=== DATA FOR ANALYSIS ===

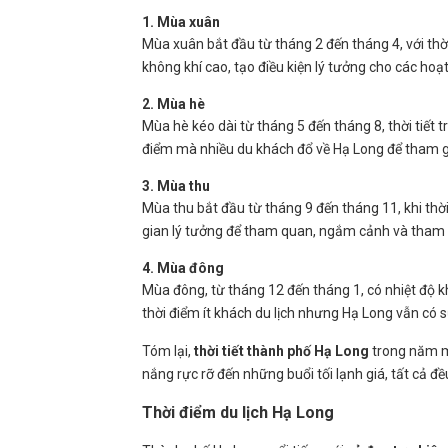
1. Mùa xuân
Mùa xuân bắt đầu từ tháng 2 đến tháng 4, với thờ
không khí cao, tạo điều kiện lý tưởng cho các hoạt
2. Mùa hè
Mùa hè kéo dài từ tháng 5 đến tháng 8, thời tiết tr
điểm mà nhiều du khách đổ về Hạ Long để tham g
3. Mùa thu
Mùa thu bắt đầu từ tháng 9 đến tháng 11, khi thời 
gian lý tưởng để tham quan, ngắm cảnh và tham g
4. Mùa đông
Mùa đông, từ tháng 12 đến tháng 1, có nhiệt độ kh
thời điểm ít khách du lịch nhưng Hạ Long vẫn có 
Tóm lại,
thời tiết thành phố Hạ Long
trong năm m
nắng rực rỡ đến những buổi tối lạnh giá, tất cả đ
Thời điểm du lịch Hạ Long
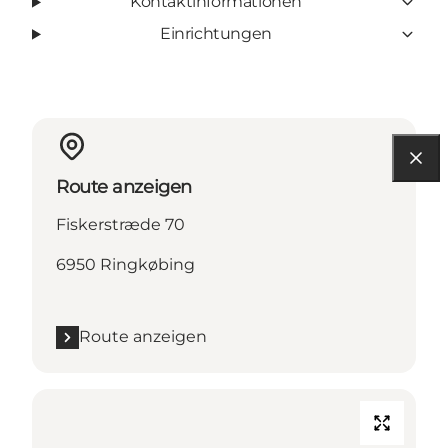
Kontaktinformationen
Einrichtungen
Route anzeigen
Fiskerstræde 70
6950 Ringkøbing
Route anzeigen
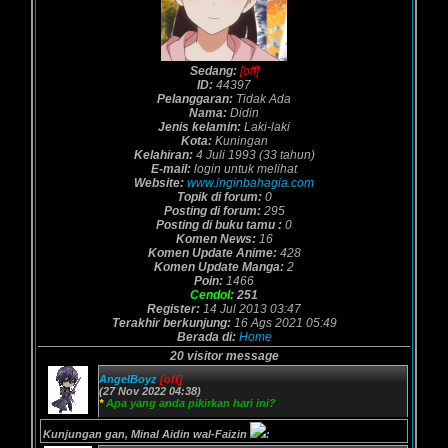
Sedang:
[off]
ID:
44397
Pelanggaran:
Tidak Ada
Nama:
Didin
Jenis kelamin:
Laki-laki
Kota:
Kuningan
Kelahiran:
4 Juli 1993 (33 tahun)
E-mail:
login untuk melihat
Website:
www.inginbahagia.com
Topik di forum:
0
Posting di forum:
295
Posting di buku tamu :
0
Komen News:
16
Komen Update Anime:
428
Komen Update Manga:
2
Poin:
1466
Cendol:
251
Register:
14 Jul 2013 03:47
Terakhir berkunjung:
16 Ags 2021 05:49
Berada di:
Home
20 visitor message
AngelBoyz
[off]
(27 Nov 2022 04:38)
*
Apa yang anda pikirkan hari ini?
Kunjungan gan, Minal Aidin wal-Faizin
:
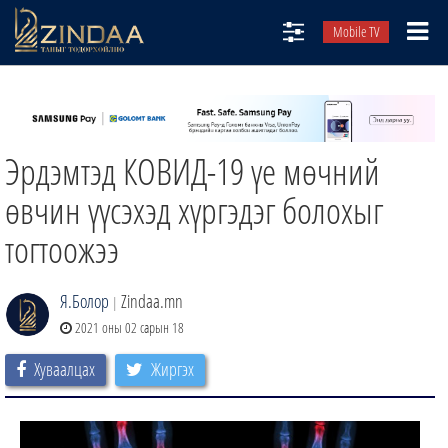
Mobile TV
НИЙТЛЭЛЧИД
ТВ8
Эрдэмтэд КОВИД-19 үе мөчний
ӨГЛӨӨНИЙ СОНИН
АУДИО ЗОХИОЛ
өвчин үүсэхэд хүргэдэг болохыг
ЗИНДАА СЭТГҮҮЛ
тогтоожээ
Я.Болор
Zindaa.mn
|
2021 оны 02 сарын 18
Хуваалцах
Жиргэх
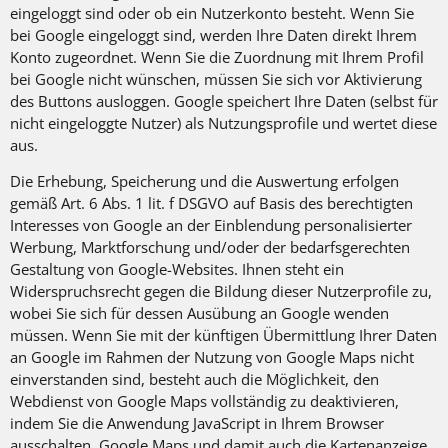
eingeloggt sind oder ob ein Nutzerkonto besteht. Wenn Sie
bei Google eingeloggt sind, werden Ihre Daten direkt Ihrem
Konto zugeordnet. Wenn Sie die Zuordnung mit Ihrem Profil
bei Google nicht wünschen, müssen Sie sich vor Aktivierung
des Buttons ausloggen. Google speichert Ihre Daten (selbst für
nicht eingeloggte Nutzer) als Nutzungsprofile und wertet diese
aus.
Die Erhebung, Speicherung und die Auswertung erfolgen
gemäß Art. 6 Abs. 1 lit. f DSGVO auf Basis des berechtigten
Interesses von Google an der Einblendung personalisierter
Werbung, Marktforschung und/oder der bedarfsgerechten
Gestaltung von Google-Websites. Ihnen steht ein
Widerspruchsrecht gegen die Bildung dieser Nutzerprofile zu,
wobei Sie sich für dessen Ausübung an Google wenden
müssen. Wenn Sie mit der künftigen Übermittlung Ihrer Daten
an Google im Rahmen der Nutzung von Google Maps nicht
einverstanden sind, besteht auch die Möglichkeit, den
Webdienst von Google Maps vollständig zu deaktivieren,
indem Sie die Anwendung JavaScript in Ihrem Browser
ausschalten. Google Maps und damit auch die Kartenanzeige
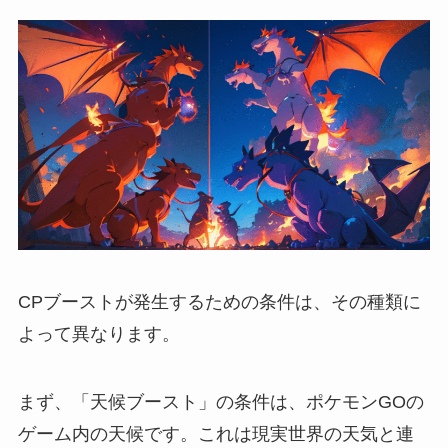
CPブーストが発生するための条件は、その種類に
よって異なります。
まず、「天候ブースト」の条件は、ポケモンGOの
ゲーム内の天候です。これは現実世界の天気と連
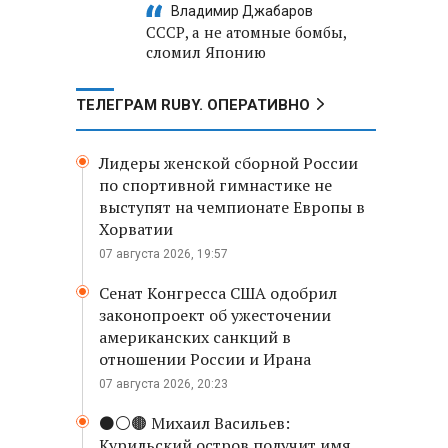
Владимир Джабаров
СССР, а не атомные бомбы,
сломил Японию
ТЕЛЕГРАМ RUBY. ОПЕРАТИВНО
Лидеры женской сборной России
по спортивной гимнастике не
выступят на чемпионате Европы в
Хорватии
07 августа 2026, 19:57
Сенат Конгресса США одобрил
законопроект об ужесточении
американских санкций в
отношении России и Ирана
07 августа 2026, 20:23
⚫️⚪️🟤 Михаил Васильев:
Курильский остров получит имя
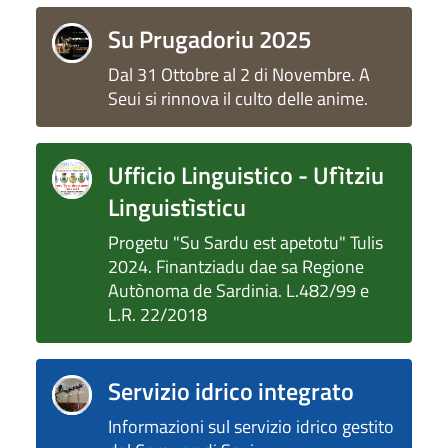
Su Prugadoriu 2025
Dal 31 Ottobre al 2 di Novembre. A
Seui si rinnova il culto delle anime.
Ufficio Linguistico - Ufìtziu
Linguistìsticu
Progetu "Su Sardu est apetotu" Tulis
2024. Finantziadu dae sa Regione
Autònoma de Sardinia. L.482/99 e
L.R. 22/2018
Servizio idrico integrato
Informazioni sul servizio idrico gestito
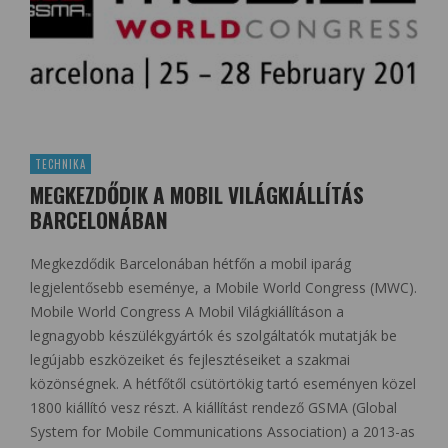
TECHNIKA
MEGKEZDŐDIK A MOBIL VILÁGKIÁLLÍTÁS
BARCELONÁBAN
Megkezdődik Barcelonában hétfőn a mobil iparág
legjelentősebb eseménye, a Mobile World Congress (MWC).
Mobile World Congress A Mobil Világkiállításon a
legnagyobb készülékgyártók és szolgáltatók mutatják be
legújabb eszközeiket és fejlesztéseiket a szakmai
közönségnek. A hétfőtől csütörtökig tartó eseményen közel
1800 kiállító vesz részt. A kiállítást rendező GSMA (Global
System for Mobile Communications Association) a 2013-as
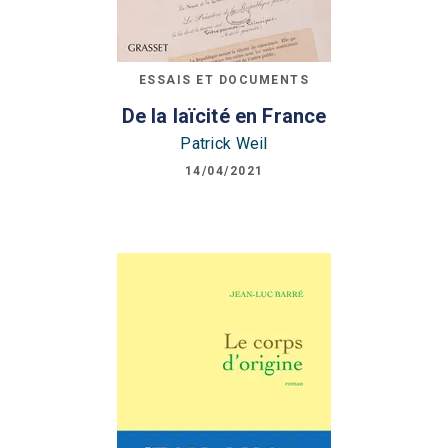
ESSAIS ET DOCUMENTS
De la laïcité en France
Patrick Weil
14/04/2021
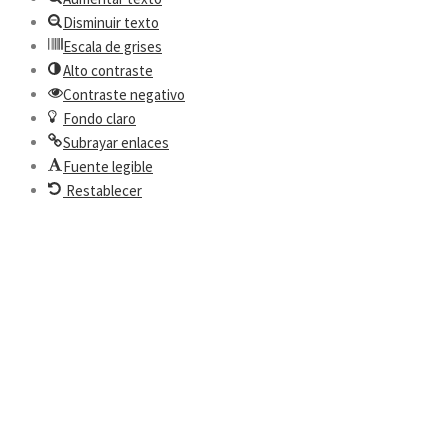
Disminuir texto
Escala de grises
Alto contraste
Contraste negativo
Fondo claro
Subrayar enlaces
Fuente legible
Restablecer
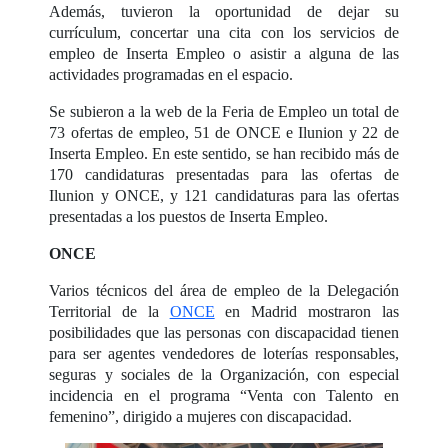
Además, tuvieron la oportunidad de dejar su
currículum, concertar una cita con los servicios de
empleo de Inserta Empleo o asistir a alguna de las
actividades programadas en el espacio.
Se subieron a la web de la Feria de Empleo un total de
73 ofertas de empleo, 51 de ONCE e Ilunion y 22 de
Inserta Empleo. En este sentido, se han recibido más de
170 candidaturas presentadas para las ofertas de
Ilunion y ONCE, y 121 candidaturas para las ofertas
presentadas a los puestos de Inserta Empleo.
ONCE
Varios técnicos del área de empleo de la Delegación
Territorial de la
ONCE
en Madrid mostraron las
posibilidades que las personas con discapacidad tienen
para ser agentes vendedores de loterías responsables,
seguras y sociales de la Organización, con especial
incidencia en el programa “Venta con Talento en
femenino”, dirigido a mujeres con discapacidad.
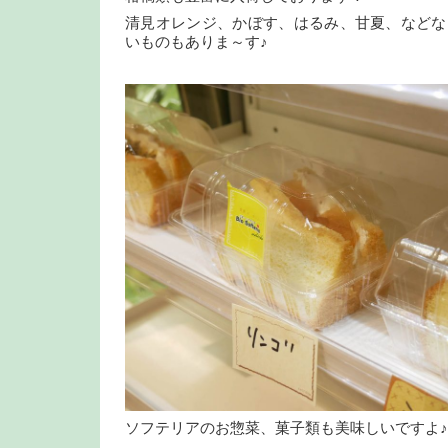
清見オレンジ、かぼす、はるみ、甘夏、などな
いものもありま～す♪
ソフテリアのお惣菜、菓子類も美味しいですよ♪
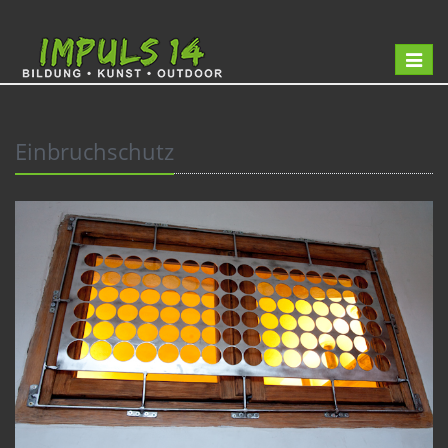
Toggle
navigat
Einbruchschutz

===

WORK TO COMPLETE: Give back the exact lines above, running from the one that has "thời điểm ít" through the one that has "an Google im", with nothing added and no pictures.

TASK SOLUTION:
thời điểm ít khách du lịch nhưng Hạ Long vẫn có 
Tóm lại,
thời tiết thành phố Hạ Long
trong năm m
nắng rực rỡ đến những buổi tối lạnh giá, tất cả đ
Thời điểm du lịch Hạ Long
Kontaktinformationen
Einrichtungen
Route anzeigen
Fiskerstræde 70
6950 Ringkøbing
Route anzeigen
Sedang:
[off]
ID:
44397
Pelanggaran:
Tidak Ada
Nama:
Didin
Jenis kelamin:
Laki-laki
Kota:
Kuningan
Kelahiran:
4 Juli 1993 (33 tahun)
E-mail:
login untuk melihat
Website:
www.inginbahagia.com
Topik di forum:
0
Posting di forum:
295
Posting di buku tamu :
0
Komen News:
16
Komen Update Anime:
428
Komen Update Manga:
2
Poin:
1466
Cendol:
251
Register:
14 Jul 2013 03:47
Terakhir berkunjung:
16 Ags 2021 05:49
Berada di:
Home
20 visitor message
AngelBoyz
[off]
(27 Nov 2022 04:38)
*
Apa yang anda pikirkan hari ini?
Kunjungan gan, Minal Aidin wal-Faizin
:
Mobile TV
НИЙТЛЭЛЧИД
ТВ8
Эрдэмтэд КОВИД-19 үе мөчний
ӨГЛӨӨНИЙ СОНИН
АУДИО ЗОХИОЛ
өвчин үүсэхэд хүргэдэг болохыг
ЗИНДАА СЭТГҮҮЛ
тогтоожээ
Я.Болор
Zindaa.mn
|
2021 оны 02 сарын 18
Хуваалцах
Жиргэх
eingeloggt sind oder ob ein Nutzerkonto besteht. Wenn Sie
bei Google eingeloggt sind, werden Ihre Daten direkt Ihrem
Konto zugeordnet. Wenn Sie die Zuordnung mit Ihrem Profil
bei Google nicht wünschen, müssen Sie sich vor Aktivierung
des Buttons ausloggen. Google speichert Ihre Daten (selbst für
nicht eingeloggte Nutzer) als Nutzungsprofile und wertet diese
aus.
Die Erhebung, Speicherung und die Auswertung erfolgen
gemäß Art. 6 Abs. 1 lit. f DSGVO auf Basis des berechtigten
Interesses von Google an der Einblendung personalisierter
Werbung, Marktforschung und/oder der bedarfsgerechten
Gestaltung von Google-Websites. Ihnen steht ein
Widerspruchsrecht gegen die Bildung dieser Nutzerprofile zu,
wobei Sie sich für dessen Ausübung an Google wenden
müssen. Wenn Sie mit der künftigen Übermittlung Ihrer Daten
an Google im Rahmen der Nutzung von Google Maps nicht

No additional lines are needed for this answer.